Crick looked over to Dalton. "Where are we with Aquinas?" he asked.
Dalton shrugged. "We have her on an accelerated healing regimen," he said. "It hurts like a bitch to regrow an arm this fast, but she'll be ready when we make the skip. I don't need him."
Crick turned to Jane, who was staring at me. "It's your call, Sagan," Crick said. "Hawking was your noncom. If you want him, you can have him."
"I don't want him," Jane said, looking directly at me as she said it. "But he's right. I'm down a man."
"Fine," Crick said. "Get him up to speed, then." He turned to me. "If Lieutenant Sagan thinks you're not going to cut it, you're getting stuffed in a shuttle.
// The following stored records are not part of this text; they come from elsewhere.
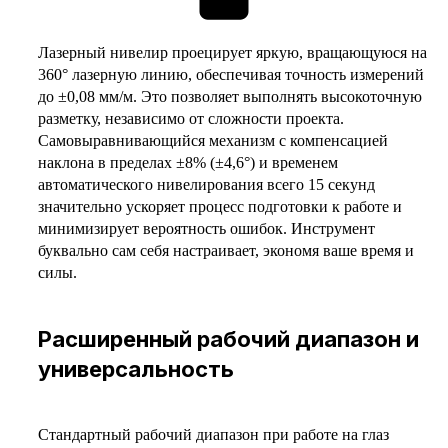
Лазерный нивелир проецирует яркую, вращающуюся на
360° лазерную линию, обеспечивая точность измерений
до ±0,08 мм/м. Это позволяет выполнять высокоточную
разметку, независимо от сложности проекта.
Самовыравнивающийся механизм с компенсацией
наклона в пределах ±8% (±4,6°) и временем
автоматического нивелирования всего 15 секунд
значительно ускоряет процесс подготовки к работе и
минимизирует вероятность ошибок. Инструмент
буквально сам себя настраивает, экономя ваше время и
силы.
Расширенный рабочий диапазон и
универсальность
Стандартный рабочий диапазон при работе на глаз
Do you get me?"
"I get you, Major," I said, staring back at Jane.
"Good," he said. "Welcome to Special Forces, Perry. You're the first realborn we've ever had in our ranks, so far as I know. Try not to fuck up, because if you do, I promise you the Rraey are going to be the least of your problems."
Jane entered my stateroom without my permission; she could do that now that she was my superior officer.
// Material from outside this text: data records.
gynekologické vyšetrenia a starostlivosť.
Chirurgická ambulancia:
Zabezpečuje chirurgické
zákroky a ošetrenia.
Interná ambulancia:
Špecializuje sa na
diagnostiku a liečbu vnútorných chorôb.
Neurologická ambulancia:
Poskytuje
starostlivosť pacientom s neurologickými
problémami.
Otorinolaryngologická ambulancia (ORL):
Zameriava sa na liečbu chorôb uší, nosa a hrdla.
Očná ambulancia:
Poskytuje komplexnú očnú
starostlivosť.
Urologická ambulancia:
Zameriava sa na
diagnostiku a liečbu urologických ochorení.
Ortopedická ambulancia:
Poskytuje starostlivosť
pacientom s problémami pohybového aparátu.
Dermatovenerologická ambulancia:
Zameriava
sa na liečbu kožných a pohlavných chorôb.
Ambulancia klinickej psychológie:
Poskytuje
"What the fuck do you think you are doing?" she said.
"You people are down a man," I said. "I'm a man. Do the math."
"I got you on this ship because I knew you'd be put on the shuttle," Jane said. "If you were rotated back into the infantry, you'd be on one of the ships involved in the assault. If we don't take the tracking station, you know what's going to happen to those ships and everyone in them. This was the only way I knew I was going to keep you safe, and you just threw it away."
"You could have told Crick you didn't want me," I said. "You heard him. He'd be happy to kick me into a shuttle and leave me floating in Consu space until someone got around to picking me up. You didn't because you know how fucking crazy this little plan is. You know you're going to need all the help you can get. I didn't know it was you I'd be under, you know, Jane. If Aquinas wasn't going to be ready, I could just as easily be serving under Dalton for this mission. I didn't even know Hawking was your noncom until Crick said something about it. All I know was that if this thing is going to work, you need everyone you've got."
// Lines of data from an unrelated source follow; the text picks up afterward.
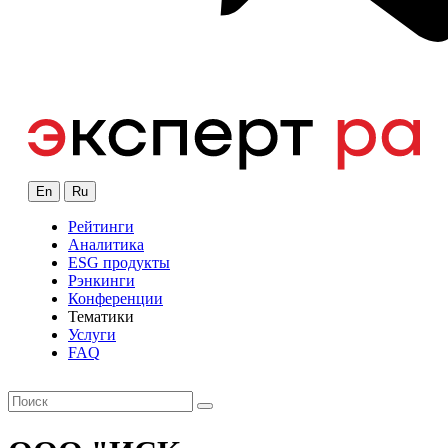
En
Ru
Рейтинги
Аналитика
ESG продукты
Рэнкинги
Конференции
Тематики
Услуги
FAQ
"Why do you care?" Jane said. "This isn't your mission. You're not one of us."
"I'm one of you right now, aren't I?" I said. "I'm on this ship. I'm here, thanks to you. And I don't have anywhere else to be. My entire company got blown up and most of my other friends are dead. And anyway, as one of you mentioned, we're all human. Shit, I was even grown in a lab, just like you. This body was, at least. I might as well be one of you. So now I am."
Jane flared. "You have no idea what it's like to be one of us," she said. "You said you wanted to know about me. What part do you want to know? Do you want to know what it's like to wake up one day, your head filled with a library full of information—everything from how to butcher a pig to how to pilot a starship—but not to know your own name? Or that you even have one? Do you want to know what it's like never to have been a child, or even to have seen one until you step foot on some burned-out colony and see a dead one in front of you? Maybe you'd like to hear about how the first time any of us talk to a realborn we have to keep from hitting you because you speak so slow, move so slow and think so fucking slow that we don't know why they even bother to enlist you.